Of course, none of this could fail to influence Mozgovoy himself, helping him better to define his own ideas and views, which previously were vague—as inevitably happens with a person with no previous involvement in politics. That is why it is a particular shame that this genuinely vibrant and extraordinary man shortly thereafter tragically died on the outskirts of Alchevsk, killed in an ambush along with his press-secretary and members of his personal guard.

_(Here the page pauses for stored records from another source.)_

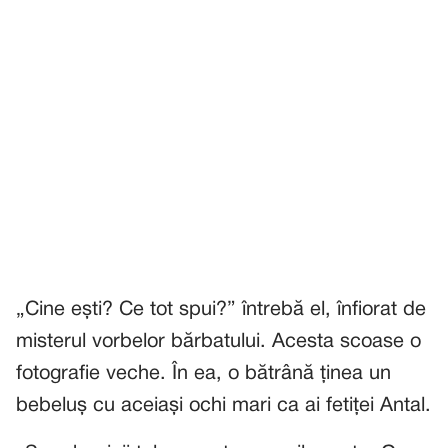
„Cine ești? Ce tot spui?” întrebă el, înfiorat de
misterul vorbelor bărbatului. Acesta scoase o
fotografie veche. În ea, o bătrână ținea un
bebeluș cu aceiași ochi mari ca ai fetiței Antal.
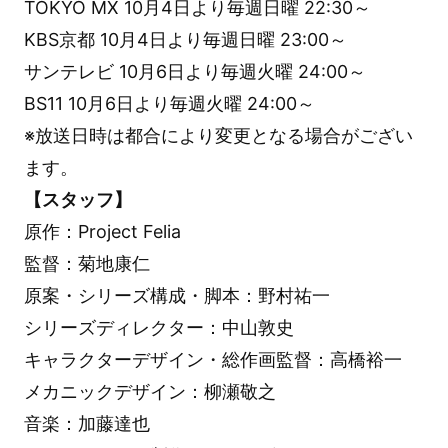
TOKYO MX 10月4日より毎週日曜 22:30～
KBS京都 10月4日より毎週日曜 23:00～
サンテレビ 10月6日より毎週火曜 24:00～
BS11 10月6日より毎週火曜 24:00～
※放送日時は都合により変更となる場合がござい
ます。
【スタッフ】
原作：Project Felia
監督：菊地康仁
原案・シリーズ構成・脚本：野村祐一
シリーズディレクター：中山敦史
キャラクターデザイン・総作画監督：高橋裕一
メカニックデザイン：柳瀬敬之
音楽：加藤達也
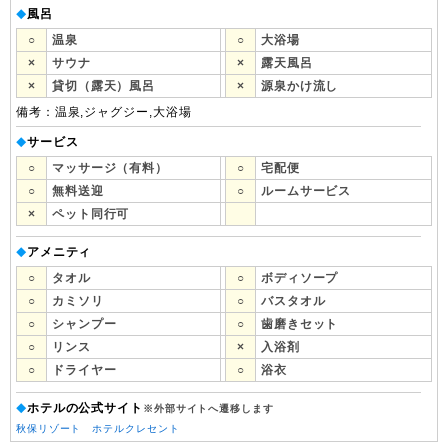
風呂
◆
○
温泉
○
大浴場
×
サウナ
×
露天風呂
×
貸切（露天）風呂
×
源泉かけ流し
備考：温泉,ジャグジー,大浴場
サービス
◆
○
マッサージ（有料）
○
宅配便
○
無料送迎
○
ルームサービス
×
ペット同行可
アメニティ
◆
○
タオル
○
ボディソープ
○
カミソリ
○
バスタオル
○
シャンプー
○
歯磨きセット
○
リンス
×
入浴剤
○
ドライヤー
○
浴衣
ホテルの公式サイト
◆
※外部サイトへ遷移します
秋保リゾート ホテルクレセント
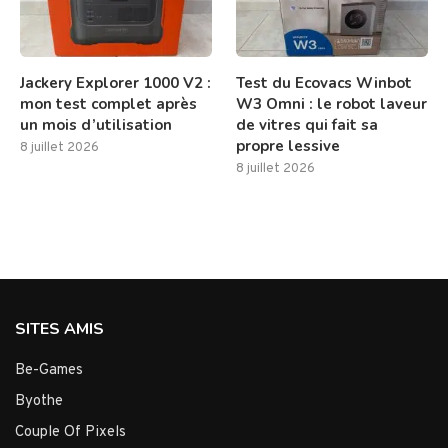
Jackery Explorer 1000 V2 :
Test du Ecovacs Winbot
mon test complet après
W3 Omni : le robot laveur
un mois d’utilisation
de vitres qui fait sa
propre lessive
8 juillet 2026
8 juillet 2026
SITES AMIS
Be-Games
Byothe
Couple Of Pixels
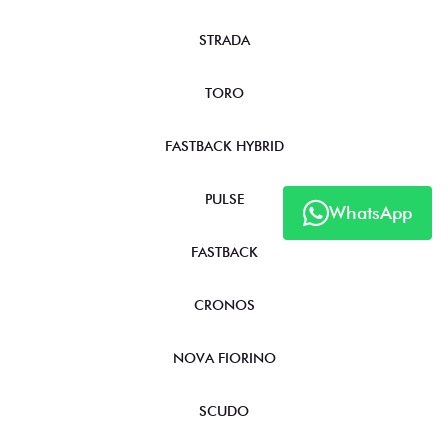
STRADA
TORO
FASTBACK HYBRID
PULSE
WhatsApp
FASTBACK
CRONOS
NOVA FIORINO
SCUDO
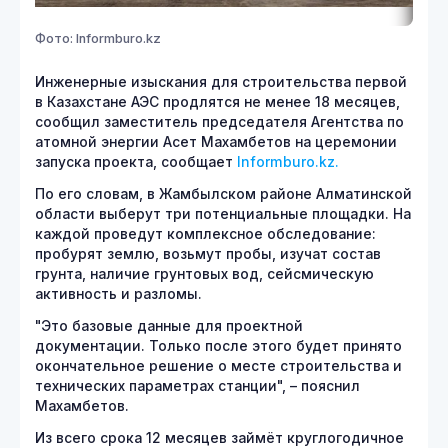
Фото: Informburo.kz
Инженерные изыскания для строительства первой
в Казахстане АЭС продлятся не менее 18 месяцев,
сообщил заместитель председателя Агентства по
атомной энергии Асет Махамбетов на церемонии
запуска проекта, сообщает
Informburo.kz.
По его словам, в Жамбылском районе Алматинской
области выберут три потенциальные площадки. На
каждой проведут комплексное обследование:
пробурят землю, возьмут пробы, изучат состав
грунта, наличие грунтовых вод, сейсмическую
активность и разломы.
"Это базовые данные для проектной
документации. Только после этого будет принято
окончательное решение о месте строительства и
технических параметрах станции", – пояснил
Махамбетов.
Из всего срока 12 месяцев займёт круглогодичное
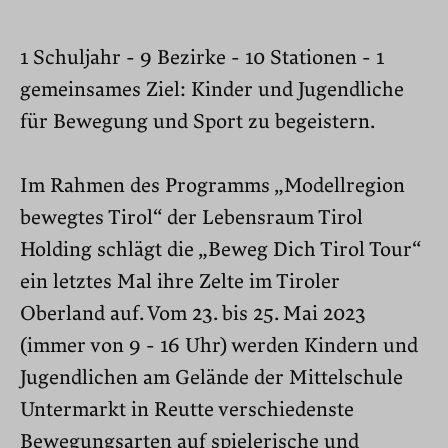
1 Schuljahr - 9 Bezirke - 10 Stationen - 1
gemeinsames Ziel: Kinder und Jugendliche
für Bewegung und Sport zu begeistern.
Im Rahmen des Programms „Modellregion
bewegtes Tirol“ der Lebensraum Tirol
Holding schlägt die „Beweg Dich Tirol Tour“
ein letztes Mal ihre Zelte im Tiroler
Oberland auf. Vom 23. bis 25. Mai 2023
(immer von 9 - 16 Uhr) werden Kindern und
Jugendlichen am Gelände der Mittelschule
Untermarkt in Reutte verschiedenste
Bewegungsarten auf spielerische und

The wave of remembrance events that are now taking place not only in the Donbass, but also in many countries of the world, demonstrate the symbolic importance of this individual to so many—precisely because while nationalistic intellectuals stoked the fires of a tribalist civil war in the interests of the capitalists, Aleksey Mozgovoy, a native of the village of Nizhnyaya Duvanka, openly declared the need for a social struggle which could unite Ukrainians in the fight against their true enemy.

∗∗∗

LIVA: Aleksey, you have helped to organize an international leftist forum, which was attended by activists of communist, trades union, and student organizations—over a hundred people from ten different countries. It is known that the official authorities of Lugansk, who initially promised to assist in the holding of this forum, ultimately refused to support it. But when the request was made to you following their refusal, you immediately agreed to organize the conference in Alchevsk. What is the importance of this event? It is fairly unusual not only for the warring Donbass—you could say that even in the former USSR there were no such similar leftist forums.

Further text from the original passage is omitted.